Problem description: Line by line, copy out the entries exactly and leave the pictures behind.

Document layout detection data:
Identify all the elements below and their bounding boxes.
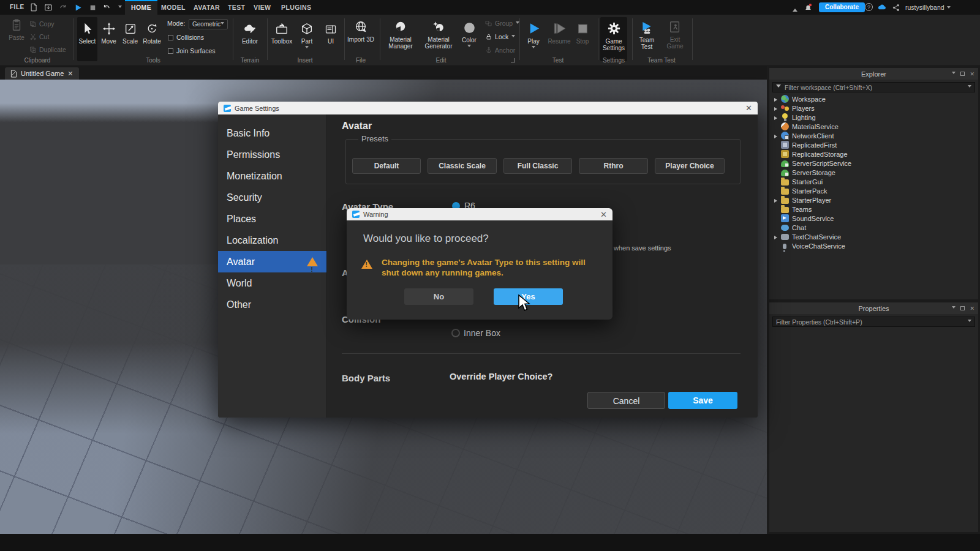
quick-play-icon[interactable] [72, 2, 83, 12]
mode-dropdown[interactable]: Geometric [189, 19, 228, 29]
tree-item[interactable]: StarterGui [769, 177, 978, 186]
quick-stop-icon[interactable] [87, 2, 98, 12]
resume-button[interactable]: Resume [546, 21, 572, 45]
play-caret-icon[interactable] [532, 46, 535, 50]
warning-titlebar[interactable]: Warning ✕ [347, 208, 612, 220]
ui-button[interactable]: UI [321, 23, 341, 45]
preset-classic-scale-button[interactable]: Classic Scale [428, 158, 497, 174]
warning-close-icon[interactable]: ✕ [600, 211, 607, 219]
preset-player-choice-button[interactable]: Player Choice [655, 158, 725, 174]
material-manager-button[interactable]: Material Manager [383, 20, 418, 50]
collisions-checkbox-box[interactable] [168, 35, 173, 40]
share-icon[interactable] [891, 2, 902, 12]
help-icon[interactable]: ? [865, 3, 873, 11]
customize-toolbar-icon[interactable] [115, 2, 126, 12]
tree-item[interactable]: Teams [769, 204, 978, 214]
exit-game-button[interactable]: Exit Game [663, 20, 687, 50]
open-file-icon[interactable] [43, 2, 54, 12]
properties-header[interactable]: Properties ✕ [769, 302, 978, 314]
tree-item[interactable]: StarterPack [769, 186, 978, 195]
play-button[interactable]: Play [523, 21, 544, 50]
explorer-close-icon[interactable]: ✕ [970, 71, 974, 77]
cut-button[interactable]: Cut [29, 33, 49, 40]
close-tab-icon[interactable]: ✕ [67, 70, 73, 78]
collisions-checkbox[interactable]: Collisions [168, 34, 204, 41]
duplicate-button[interactable]: Duplicate [29, 46, 66, 53]
file-menu[interactable]: FILE [5, 0, 29, 15]
tab-plugins[interactable]: PLUGINS [275, 0, 317, 15]
no-button[interactable]: No [404, 288, 473, 305]
color-caret-icon[interactable] [467, 45, 471, 49]
nav-world[interactable]: World [218, 272, 326, 294]
properties-close-icon[interactable]: ✕ [970, 305, 974, 312]
nav-avatar[interactable]: Avatar [218, 251, 326, 272]
tree-item[interactable]: SoundService [769, 214, 978, 223]
collaborate-button[interactable]: Collaborate [819, 2, 865, 12]
cloud-sync-icon[interactable] [876, 2, 888, 12]
redo-icon[interactable] [58, 2, 69, 12]
move-tool-button[interactable]: Move [99, 22, 119, 45]
material-generator-button[interactable]: Material Generator [420, 20, 457, 50]
tab-avatar[interactable]: AVATAR [187, 0, 226, 15]
select-tool-button[interactable]: Select [77, 17, 97, 61]
inner-box-radio[interactable] [451, 329, 460, 337]
undo-icon[interactable] [101, 2, 112, 12]
save-button[interactable]: Save [668, 392, 737, 409]
nav-localization[interactable]: Localization [218, 230, 326, 251]
explorer-collapse-icon[interactable] [952, 72, 956, 76]
expand-arrow-icon[interactable] [774, 105, 781, 112]
tab-model[interactable]: MODEL [155, 0, 192, 15]
expand-arrow-icon[interactable] [774, 132, 781, 140]
game-settings-close-icon[interactable]: ✕ [745, 104, 752, 112]
properties-float-icon[interactable] [960, 306, 965, 310]
tree-item[interactable]: TextChatService [769, 232, 978, 241]
join-surfaces-checkbox[interactable]: Join Surfaces [168, 47, 216, 54]
join-surfaces-checkbox-box[interactable] [168, 48, 173, 54]
tree-item[interactable]: ServerStorage [769, 168, 978, 177]
expand-arrow-icon[interactable] [774, 114, 781, 121]
toolbox-button[interactable]: Toolbox [270, 22, 294, 45]
tree-item[interactable]: Players [769, 103, 978, 113]
expand-arrow-icon[interactable] [774, 233, 781, 241]
explorer-float-icon[interactable] [960, 72, 965, 76]
explorer-filter-caret-icon[interactable] [968, 85, 971, 89]
paste-button[interactable]: Paste [6, 18, 27, 41]
tree-item[interactable]: ReplicatedStorage [769, 149, 978, 159]
copy-button[interactable]: Copy [29, 20, 55, 28]
nav-monetization[interactable]: Monetization [218, 165, 326, 187]
anchor-button[interactable]: Anchor [485, 47, 515, 54]
username-label[interactable]: rustysillyband [905, 0, 944, 15]
game-settings-button[interactable]: Game Settings [600, 17, 627, 61]
edit-group-launcher-icon[interactable] [511, 58, 515, 62]
part-caret-icon[interactable] [305, 46, 309, 50]
preset-rthro-button[interactable]: Rthro [579, 158, 648, 174]
nav-basic-info[interactable]: Basic Info [218, 122, 326, 144]
user-menu-caret-icon[interactable] [947, 6, 951, 10]
part-button[interactable]: Part [296, 22, 317, 50]
collapse-ribbon-icon[interactable] [793, 6, 797, 12]
terrain-editor-button[interactable]: Editor [238, 22, 262, 45]
tree-item[interactable]: ReplicatedFirst [769, 140, 978, 149]
tree-item[interactable]: NetworkClient [769, 131, 978, 140]
team-test-button[interactable]: Team Test [635, 20, 659, 51]
rotate-tool-button[interactable]: Rotate [141, 22, 162, 45]
tree-item[interactable]: MaterialService [769, 122, 978, 131]
preset-default-button[interactable]: Default [352, 158, 421, 174]
tree-item[interactable]: VoiceChatService [769, 241, 978, 250]
tree-item[interactable]: Lighting [769, 113, 978, 122]
expand-arrow-icon[interactable] [774, 96, 781, 103]
group-button[interactable]: Group [485, 20, 519, 27]
properties-collapse-icon[interactable] [952, 306, 956, 310]
tree-item[interactable]: StarterPlayer [769, 195, 978, 204]
new-file-icon[interactable] [28, 2, 39, 12]
explorer-filter-input[interactable]: Filter workspace (Ctrl+Shift+X) [772, 82, 975, 92]
lock-button[interactable]: Lock [485, 33, 515, 40]
properties-filter-input[interactable]: Filter Properties (Ctrl+Shift+P) [772, 317, 975, 327]
nav-places[interactable]: Places [218, 208, 326, 230]
color-button[interactable]: Color [458, 21, 480, 49]
notifications-bell-icon[interactable] [802, 2, 813, 12]
cancel-button[interactable]: Cancel [587, 392, 665, 409]
tab-home[interactable]: HOME [125, 0, 157, 15]
preset-full-classic-button[interactable]: Full Classic [503, 158, 572, 174]
explorer-header[interactable]: Explorer ✕ [769, 68, 978, 80]
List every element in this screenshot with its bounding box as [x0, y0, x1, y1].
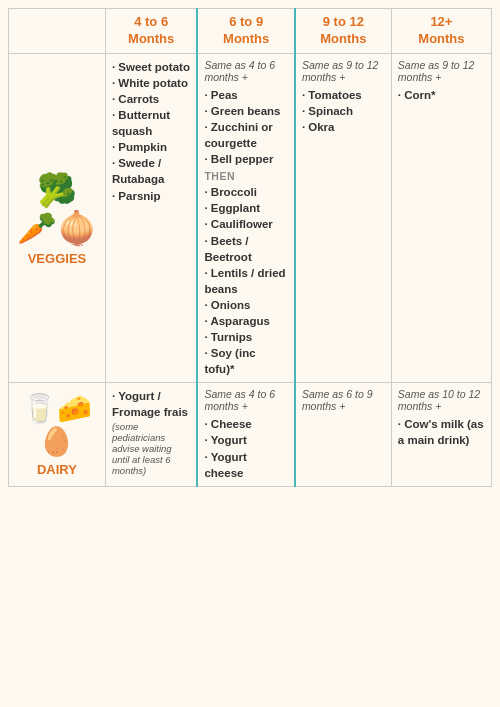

Exercise answer:
Identify all the elements below and their bounding boxes.
quick-play-icon[interactable] [72, 2, 83, 12]
mode-dropdown[interactable]: Geometric [189, 19, 228, 29]
tree-item[interactable]: StarterGui [769, 177, 978, 186]
quick-stop-icon[interactable] [87, 2, 98, 12]
resume-button[interactable]: Resume [546, 21, 572, 45]
play-caret-icon[interactable] [532, 46, 535, 50]
warning-titlebar[interactable]: Warning ✕ [347, 208, 612, 220]
ui-button[interactable]: UI [321, 23, 341, 45]
preset-classic-scale-button[interactable]: Classic Scale [428, 158, 497, 174]
warning-close-icon[interactable]: ✕ [600, 211, 607, 219]
preset-player-choice-button[interactable]: Player Choice [655, 158, 725, 174]
material-manager-button[interactable]: Material Manager [383, 20, 418, 50]
collisions-checkbox-box[interactable] [168, 35, 173, 40]
share-icon[interactable] [891, 2, 902, 12]
help-icon[interactable]: ? [865, 3, 873, 11]
customize-toolbar-icon[interactable] [115, 2, 126, 12]
tree-item[interactable]: Teams [769, 204, 978, 214]
exit-game-button[interactable]: Exit Game [663, 20, 687, 50]
open-file-icon[interactable] [43, 2, 54, 12]
properties-header[interactable]: Properties ✕ [769, 302, 978, 314]
tree-item[interactable]: StarterPack [769, 186, 978, 195]
play-button[interactable]: Play [523, 21, 544, 50]
explorer-close-icon[interactable]: ✕ [970, 71, 974, 77]
cut-button[interactable]: Cut [29, 33, 49, 40]
close-tab-icon[interactable]: ✕ [67, 70, 73, 78]
collisions-checkbox[interactable]: Collisions [168, 34, 204, 41]
duplicate-button[interactable]: Duplicate [29, 46, 66, 53]
file-menu[interactable]: FILE [5, 0, 29, 15]
tab-plugins[interactable]: PLUGINS [275, 0, 317, 15]
no-button[interactable]: No [404, 288, 473, 305]
color-caret-icon[interactable] [467, 45, 471, 49]
nav-world[interactable]: World [218, 272, 326, 294]
properties-close-icon[interactable]: ✕ [970, 305, 974, 312]
nav-avatar[interactable]: Avatar [218, 251, 326, 272]
tree-item[interactable]: SoundService [769, 214, 978, 223]
collaborate-button[interactable]: Collaborate [819, 2, 865, 12]
cloud-sync-icon[interactable] [876, 2, 888, 12]
redo-icon[interactable] [58, 2, 69, 12]
move-tool-button[interactable]: Move [99, 22, 119, 45]
material-generator-button[interactable]: Material Generator [420, 20, 457, 50]
tab-avatar[interactable]: AVATAR [187, 0, 226, 15]
select-tool-button[interactable]: Select [77, 17, 97, 61]
inner-box-radio[interactable] [451, 329, 460, 337]
undo-icon[interactable] [101, 2, 112, 12]
save-button[interactable]: Save [668, 392, 737, 409]
nav-localization[interactable]: Localization [218, 230, 326, 251]
explorer-collapse-icon[interactable] [952, 72, 956, 76]
expand-arrow-icon[interactable] [774, 105, 781, 112]
tab-model[interactable]: MODEL [155, 0, 192, 15]
expand-arrow-icon[interactable] [774, 132, 781, 140]
game-settings-close-icon[interactable]: ✕ [745, 104, 752, 112]
properties-float-icon[interactable] [960, 306, 965, 310]
tree-item[interactable]: TextChatService [769, 232, 978, 241]
join-surfaces-checkbox[interactable]: Join Surfaces [168, 47, 216, 54]
join-surfaces-checkbox-box[interactable] [168, 48, 173, 54]
tree-item[interactable]: ServerStorage [769, 168, 978, 177]
expand-arrow-icon[interactable] [774, 114, 781, 121]
toolbox-button[interactable]: Toolbox [270, 22, 294, 45]
tree-item[interactable]: Players [769, 103, 978, 113]
expand-arrow-icon[interactable] [774, 233, 781, 241]
explorer-float-icon[interactable] [960, 72, 965, 76]
explorer-filter-caret-icon[interactable] [968, 85, 971, 89]
paste-button[interactable]: Paste [6, 18, 27, 41]
tree-item[interactable]: ReplicatedStorage [769, 149, 978, 159]
copy-button[interactable]: Copy [29, 20, 55, 28]
nav-monetization[interactable]: Monetization [218, 165, 326, 187]
anchor-button[interactable]: Anchor [485, 47, 515, 54]
username-label[interactable]: rustysillyband [905, 0, 944, 15]
game-settings-button[interactable]: Game Settings [600, 17, 627, 61]
edit-group-launcher-icon[interactable] [511, 58, 515, 62]
part-caret-icon[interactable] [305, 46, 309, 50]
preset-rthro-button[interactable]: Rthro [579, 158, 648, 174]
nav-basic-info[interactable]: Basic Info [218, 122, 326, 144]
user-menu-caret-icon[interactable] [947, 6, 951, 10]
part-button[interactable]: Part [296, 22, 317, 50]
collapse-ribbon-icon[interactable] [793, 6, 797, 12]
terrain-editor-button[interactable]: Editor [238, 22, 262, 45]
tree-item[interactable]: ReplicatedFirst [769, 140, 978, 149]
tree-item[interactable]: NetworkClient [769, 131, 978, 140]
team-test-button[interactable]: Team Test [635, 20, 659, 51]
rotate-tool-button[interactable]: Rotate [141, 22, 162, 45]
tree-item[interactable]: MaterialService [769, 122, 978, 131]
preset-default-button[interactable]: Default [352, 158, 421, 174]
tree-item[interactable]: VoiceChatService [769, 241, 978, 250]
tree-item[interactable]: Lighting [769, 113, 978, 122]
expand-arrow-icon[interactable] [774, 96, 781, 103]
group-button[interactable]: Group [485, 20, 519, 27]
properties-collapse-icon[interactable] [952, 306, 956, 310]
tree-item[interactable]: StarterPlayer [769, 195, 978, 204]
new-file-icon[interactable] [28, 2, 39, 12]
explorer-filter-input[interactable]: Filter workspace (Ctrl+Shift+X) [772, 82, 975, 92]
lock-button[interactable]: Lock [485, 33, 515, 40]
properties-filter-input[interactable]: Filter Properties (Ctrl+Shift+P) [772, 317, 975, 327]
nav-places[interactable]: Places [218, 208, 326, 230]
color-button[interactable]: Color [458, 21, 480, 49]
notifications-bell-icon[interactable] [802, 2, 813, 12]
cancel-button[interactable]: Cancel [587, 392, 665, 409]
tab-home[interactable]: HOME [125, 0, 157, 15]
preset-full-classic-button[interactable]: Full Classic [503, 158, 572, 174]
explorer-header[interactable]: Explorer ✕ [769, 68, 978, 80]
List every element in this screenshot with its bounding box as [x0, y0, x1, y1].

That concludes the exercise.